* [WHAT THE TASK REQUIRES]:
Please reproduce the data exactly, excluding any pictures it contains.

Records contained in a dataset:
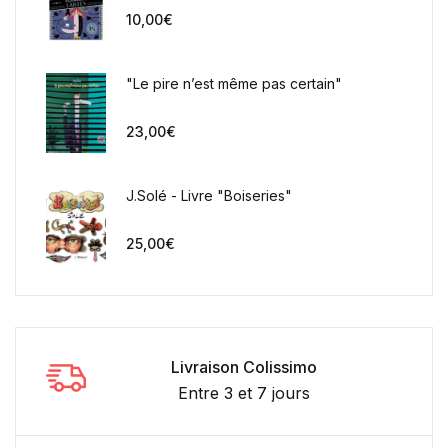
10,00
€
"Le pire n’est même pas certain"
23,00
€
J.Solé - Livre "Boiseries"
25,00
€
Livraison Colissimo
Entre 3 et 7 jours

* [COMPLETED TASK]:
10,00
€
"Le pire n’est même pas certain"
23,00
€
J.Solé - Livre "Boiseries"
25,00
€
Livraison Colissimo
Entre 3 et 7 jours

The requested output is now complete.